I talk about him mostly as a person whose music opens a lens on the challenges of growing up in a “M.A.A.D City,” but I also use him to describe the poetics of hip hop and how emcees from Project Blowed and elsewhere are constantly innovating, and constantly creating new ways to rhyme. This is something that conventional musicians don’t always appreciate.

The Pulitzer committee says he captures the African-American experience in his music. You’ve touched on this already, but can you say more about how he describes the Black American experience in his lyrics?

I think some of the biggest themes that emerge from his music are stories about growing up around gangs and seeing first-hand how young people in his community have been profiled and brutalized by the LAPD and by police.

I think one of the things that’s really interesting about him is that he’s somebody who has street credibility, but he’s never made claims about being a gangsta rapper or being in any way affiliated with gangs. To me, he sort of represents someone who grew up at arm’s length from all the things we talk about in a class on hip hop: police brutality, close exposure to gang violence, witnessing people getting addicted to drugs.
But he stands somewhat apart from those worlds because he has always presented himself at least as a narrator, somebody who’s telling the story of people around him.

It’s great the Pulitzer committee has recognized that.

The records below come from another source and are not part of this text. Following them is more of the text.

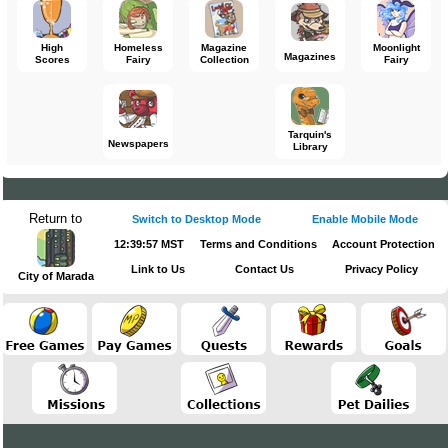
High
Homeless
Magazine
Moonlight
Magazines
Scores
Fairy
Collection
Fairy
Tarquin's
Newspapers
Library
Return to
Switch to Desktop Mode
Enable Mobile Mode
12:39:57 MST
Terms and Conditions
Account Protection
Link to Us
Contact Us
Privacy Policy
City of Marada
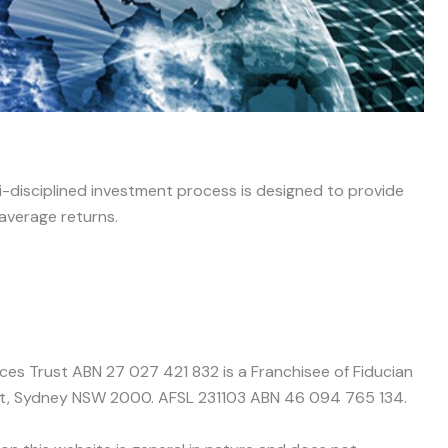
ti-disciplined investment process is designed to provide
 average returns.
nces Trust ABN 27 027 421 832 is a Franchisee of Fiducian
treet, Sydney NSW 2000. AFSL 231103 ABN 46 094 765 134.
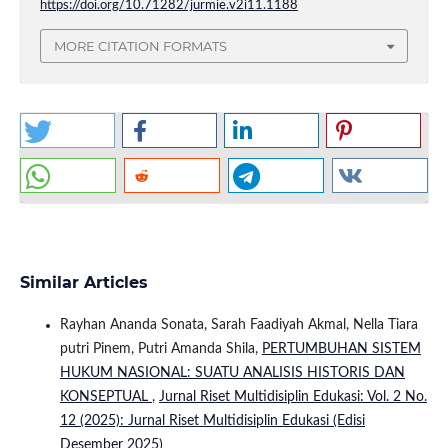
https://doi.org/10.71282/jurmie.v2i11.1188
MORE CITATION FORMATS
Similar Articles
Rayhan Ananda Sonata, Sarah Faadiyah Akmal, Nella Tiara
putri Pinem, Putri Amanda Shila,
PERTUMBUHAN SISTEM
HUKUM NASIONAL: SUATU ANALISIS HISTORIS DAN
KONSEPTUAL
,
Jurnal Riset Multidisiplin Edukasi: Vol. 2 No.
12 (2025): Jurnal Riset Multidisiplin Edukasi (Edisi
Desember 2025)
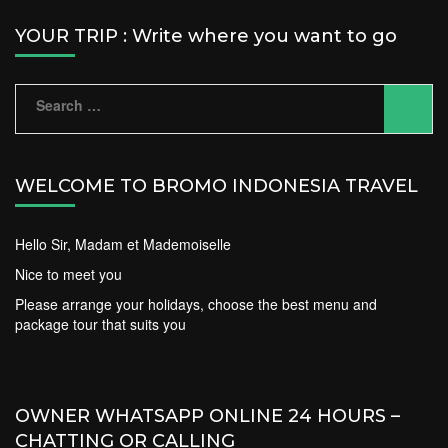
YOUR TRIP : Write where you want to go
Search
for:
WELCOME TO BROMO INDONESIA TRAVEL
Hello Sir, Madam et Mademoiselle
Nice to meet you
Please arrange your holidays, choose the best menu and
package tour that suits you
OWNER WHATSAPP ONLINE 24 HOURS –
CHATTING OR CALLING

He’s won a Pulitzer but still no Grammy for album of the year. What gives?

These institutions have historically been really biased against someone like Kendrick, who makes hip hop. On the one hand, I feel it’s a tremendous accomplishment for Kendrick and it speaks volumes about how far we’ve come in terms of embracing hip hop culture as a legitimate art form, which wasn’t always the case.

But on the other hand, he’s definitely not the first hip-hop musician or artist who rapped about these things.

His position in the chronology of hip hop is not unique in that way. There’s KRS-One, for example, in the late ’80s, who was rapping about police brutality and racism in American society. Tupac Shakur had many songs in which he did the same.

I think it’s part of this growing acceptance of hip-hop culture, but it’s a curious thing when these institutions that have previously not validated Black creativity and Black genius are now sort of embracing him.

But in terms of the Grammys – it doesn’t surprise me that the Grammys didn’t award him album of the year. This is no disrespect to [winner] Bruno Mars, who made an amazing LP. But the Grammys have long snubbed hip-hop artists. Tupac, for example, never received those kinds of accolades even though arguably during his era he had the largest impact on popular music, out of anyone. [Tupac was nominated for a Grammy six times but never won.]

I have one more question and this one might get you in trouble.

Uh oh.

Barack Obama was asked who would win in a rap battle, Kendrick Lamar or Drake? He went with Lamar. I’ll ask you a similar question: Who do you like more?

Oh man [laughs]. I would say Kendrick, but I would also say that those two, for me, represent the present and future of hip-hop music for different reasons. I identify more with Kendrick because he’s a West Coast rapper and that’s where I grew up, and his lyrics speak to me more as a researcher because much of my work has been about Black men growing up in the shadows of gang violence.

But I would say musically, just at an everyday listening level, I’ve grown more and more to appreciate Drake over the years as an artist, specifically some of the songs he’s been releasing recently.

His song God’s Plan and his newest single Nice for What, which is very much a pro-feminist track in which he features various women of colour in his video – that speaks to me as a researcher because I see him pushing the boundaries of what is Black masculinity and he’s openly embracing feminist messaging in his music.

So I would pick Kendrick just because of my proximity to the stuff he’s rapping about, but I’d put Drake as a close second.